There is little doubt that AI represents the transformative force of our time. This is why 9 in 10 businesses are accelerating spend with a majority declaring it their #1 priority. Collectively, they believe AI will fuel meaningful innovation and drive gains in productivity well beyond the current overall rate of 3% reported by the US Bureau of Labor Statistics.
However, the most critical imperative of all is sitting somewhere up in the “stratosphere” within most organizations, lacking the critical attention it needs. It’s the imperative to win the battle for the best people.
Simply put - organizations don’t do things, people do. It has never been truer than with AI. The most effective AI teams are those composed of multi-disciplinary skills that instill the ability to harness the “wisdom of crowds” to collaborate, innovate and operate in unison.
This is why, in part, we are seeing the emergence of a totally new c-suite role, the chief AI officer (CAIO). Their mission is to weave together a holistic AI strategies, redesign organizational models, build talent pools and inspire interdisciplinary work cultures. Its a critical role, as AI is a “team-sport” involving over a dozen specialized roles that must think and operate in unison:
This is especially true as AI rapidly evolves into advanced domains, such as Causal AI where teams of subject matter experts, business leaders and technologists must fuse their skill sets to deliver new business models.
Yet, today, a large majority of businesses report a growing gap between AI investments and workforce readiness. Few say they understand their current or future AI skill profiles or even how to define those needs. Furthermore, most are struggling to find AI talent and are facing an alarmingly high rate of employees that are considering leaving to find new AI-savvy jobs.

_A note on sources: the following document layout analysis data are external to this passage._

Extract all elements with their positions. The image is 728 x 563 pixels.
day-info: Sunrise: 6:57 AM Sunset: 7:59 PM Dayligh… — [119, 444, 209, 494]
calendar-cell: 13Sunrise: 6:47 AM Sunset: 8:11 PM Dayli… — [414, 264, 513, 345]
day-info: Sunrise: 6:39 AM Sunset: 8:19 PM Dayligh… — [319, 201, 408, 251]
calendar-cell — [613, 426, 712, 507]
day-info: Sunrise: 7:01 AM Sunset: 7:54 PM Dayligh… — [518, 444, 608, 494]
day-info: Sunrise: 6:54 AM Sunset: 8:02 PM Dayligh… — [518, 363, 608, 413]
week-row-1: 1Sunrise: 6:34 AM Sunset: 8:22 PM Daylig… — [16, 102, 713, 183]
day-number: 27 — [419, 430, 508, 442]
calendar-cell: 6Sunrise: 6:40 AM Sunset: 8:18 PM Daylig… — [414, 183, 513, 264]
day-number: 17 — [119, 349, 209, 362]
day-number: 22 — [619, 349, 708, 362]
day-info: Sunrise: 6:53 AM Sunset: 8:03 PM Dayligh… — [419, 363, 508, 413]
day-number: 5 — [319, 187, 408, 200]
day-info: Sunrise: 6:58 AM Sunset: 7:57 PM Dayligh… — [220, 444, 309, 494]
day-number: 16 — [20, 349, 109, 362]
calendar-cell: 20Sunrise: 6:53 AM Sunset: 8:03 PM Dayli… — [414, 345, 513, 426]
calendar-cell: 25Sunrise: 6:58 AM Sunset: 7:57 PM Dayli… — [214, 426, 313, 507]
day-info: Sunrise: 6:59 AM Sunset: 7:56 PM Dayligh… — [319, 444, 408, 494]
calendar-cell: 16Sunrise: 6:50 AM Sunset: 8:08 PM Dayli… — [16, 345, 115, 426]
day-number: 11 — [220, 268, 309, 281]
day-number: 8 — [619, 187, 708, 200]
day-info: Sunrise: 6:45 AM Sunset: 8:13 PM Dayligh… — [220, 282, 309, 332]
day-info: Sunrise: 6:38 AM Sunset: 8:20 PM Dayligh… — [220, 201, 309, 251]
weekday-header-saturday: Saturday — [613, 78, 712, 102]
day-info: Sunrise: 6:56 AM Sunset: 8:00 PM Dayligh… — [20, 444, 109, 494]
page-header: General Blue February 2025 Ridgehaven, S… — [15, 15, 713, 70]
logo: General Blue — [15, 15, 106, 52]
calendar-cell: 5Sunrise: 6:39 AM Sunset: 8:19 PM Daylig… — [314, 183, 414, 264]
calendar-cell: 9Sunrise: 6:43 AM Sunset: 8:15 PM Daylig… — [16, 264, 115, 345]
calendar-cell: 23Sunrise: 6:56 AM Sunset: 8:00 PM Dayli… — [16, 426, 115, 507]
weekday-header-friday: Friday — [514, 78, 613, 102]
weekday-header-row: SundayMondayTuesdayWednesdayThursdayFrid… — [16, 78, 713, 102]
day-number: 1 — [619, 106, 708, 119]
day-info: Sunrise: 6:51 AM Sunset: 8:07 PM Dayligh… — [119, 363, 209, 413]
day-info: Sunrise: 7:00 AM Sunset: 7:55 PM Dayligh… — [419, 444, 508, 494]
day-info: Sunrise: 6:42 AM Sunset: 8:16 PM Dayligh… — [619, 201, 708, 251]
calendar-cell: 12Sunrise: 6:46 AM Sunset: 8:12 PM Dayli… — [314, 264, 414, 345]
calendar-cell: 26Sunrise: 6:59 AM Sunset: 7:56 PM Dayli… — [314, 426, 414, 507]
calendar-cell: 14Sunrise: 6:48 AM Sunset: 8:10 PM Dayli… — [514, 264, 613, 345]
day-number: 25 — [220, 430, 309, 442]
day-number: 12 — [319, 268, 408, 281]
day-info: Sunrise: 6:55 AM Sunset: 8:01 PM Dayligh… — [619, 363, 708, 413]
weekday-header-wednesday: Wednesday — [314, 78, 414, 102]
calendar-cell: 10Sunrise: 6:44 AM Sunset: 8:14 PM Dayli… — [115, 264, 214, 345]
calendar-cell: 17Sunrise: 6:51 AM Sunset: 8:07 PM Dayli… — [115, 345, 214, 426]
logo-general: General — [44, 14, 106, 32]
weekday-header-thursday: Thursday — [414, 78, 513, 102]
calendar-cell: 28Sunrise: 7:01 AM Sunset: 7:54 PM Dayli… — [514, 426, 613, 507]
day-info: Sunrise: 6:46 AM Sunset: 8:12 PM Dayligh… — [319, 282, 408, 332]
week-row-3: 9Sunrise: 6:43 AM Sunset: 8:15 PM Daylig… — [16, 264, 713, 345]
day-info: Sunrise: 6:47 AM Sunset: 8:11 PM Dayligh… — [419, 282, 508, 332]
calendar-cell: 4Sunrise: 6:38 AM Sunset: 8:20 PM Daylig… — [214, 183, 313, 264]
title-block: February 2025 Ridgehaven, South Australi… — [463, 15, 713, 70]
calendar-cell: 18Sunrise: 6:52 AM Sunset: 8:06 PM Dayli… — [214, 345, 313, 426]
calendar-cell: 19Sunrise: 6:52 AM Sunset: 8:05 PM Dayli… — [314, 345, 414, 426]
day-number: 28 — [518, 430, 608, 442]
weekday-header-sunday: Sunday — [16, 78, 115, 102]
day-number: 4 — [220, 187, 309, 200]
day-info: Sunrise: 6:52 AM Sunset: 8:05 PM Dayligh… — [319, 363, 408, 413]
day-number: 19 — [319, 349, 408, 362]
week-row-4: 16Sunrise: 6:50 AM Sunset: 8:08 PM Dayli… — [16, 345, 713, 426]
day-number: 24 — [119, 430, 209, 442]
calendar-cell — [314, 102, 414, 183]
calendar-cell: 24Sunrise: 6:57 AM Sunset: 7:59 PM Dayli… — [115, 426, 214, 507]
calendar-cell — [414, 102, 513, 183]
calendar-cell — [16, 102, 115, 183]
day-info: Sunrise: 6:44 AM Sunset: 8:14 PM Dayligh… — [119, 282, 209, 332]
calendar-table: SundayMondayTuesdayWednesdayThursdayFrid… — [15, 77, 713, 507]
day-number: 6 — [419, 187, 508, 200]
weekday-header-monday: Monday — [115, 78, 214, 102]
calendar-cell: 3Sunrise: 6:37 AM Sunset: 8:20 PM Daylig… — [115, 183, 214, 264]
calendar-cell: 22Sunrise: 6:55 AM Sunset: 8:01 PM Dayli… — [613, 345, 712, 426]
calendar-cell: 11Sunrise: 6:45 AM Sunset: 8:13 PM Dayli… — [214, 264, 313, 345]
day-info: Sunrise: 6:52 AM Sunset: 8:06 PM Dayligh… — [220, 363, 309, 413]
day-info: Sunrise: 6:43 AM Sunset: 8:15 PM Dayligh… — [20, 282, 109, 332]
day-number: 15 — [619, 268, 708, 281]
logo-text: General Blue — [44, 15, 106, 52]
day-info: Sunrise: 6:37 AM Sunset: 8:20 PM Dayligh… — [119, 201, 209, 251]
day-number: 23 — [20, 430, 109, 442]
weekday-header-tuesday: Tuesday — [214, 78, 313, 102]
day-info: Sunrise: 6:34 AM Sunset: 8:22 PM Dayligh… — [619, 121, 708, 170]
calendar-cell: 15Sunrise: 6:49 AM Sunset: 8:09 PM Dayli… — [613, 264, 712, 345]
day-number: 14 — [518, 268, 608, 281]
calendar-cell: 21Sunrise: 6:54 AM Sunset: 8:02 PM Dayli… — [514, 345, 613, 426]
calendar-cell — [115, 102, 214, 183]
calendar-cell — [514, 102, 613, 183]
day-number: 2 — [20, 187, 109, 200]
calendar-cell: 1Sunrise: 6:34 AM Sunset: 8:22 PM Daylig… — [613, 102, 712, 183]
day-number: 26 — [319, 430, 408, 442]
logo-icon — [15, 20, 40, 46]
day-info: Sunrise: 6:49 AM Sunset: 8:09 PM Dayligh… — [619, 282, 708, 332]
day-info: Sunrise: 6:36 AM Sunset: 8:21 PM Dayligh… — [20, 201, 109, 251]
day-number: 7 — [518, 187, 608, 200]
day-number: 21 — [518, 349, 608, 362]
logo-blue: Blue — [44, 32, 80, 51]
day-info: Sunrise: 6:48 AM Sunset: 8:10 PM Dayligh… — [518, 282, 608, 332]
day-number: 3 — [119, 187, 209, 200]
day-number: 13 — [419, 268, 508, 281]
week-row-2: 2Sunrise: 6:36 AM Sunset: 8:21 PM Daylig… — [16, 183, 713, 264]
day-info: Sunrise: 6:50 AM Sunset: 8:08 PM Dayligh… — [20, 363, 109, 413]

The supply and demand dynamics in the AI talent marketplace is a story of two colliding forces that will create TAILWINDS for some and HEADWINDS for the rest. Consider an analogy, the polar jet - a condition that occurs in the jet stream when unusually warm and cold air masses collide in the stratosphere to produce intensifying winds. When flying into the headwinds the journey will be 4x more turbulent, 20-30% slower and 50-60% more costly. For those in the tailwinds, they’ll experience the opposite.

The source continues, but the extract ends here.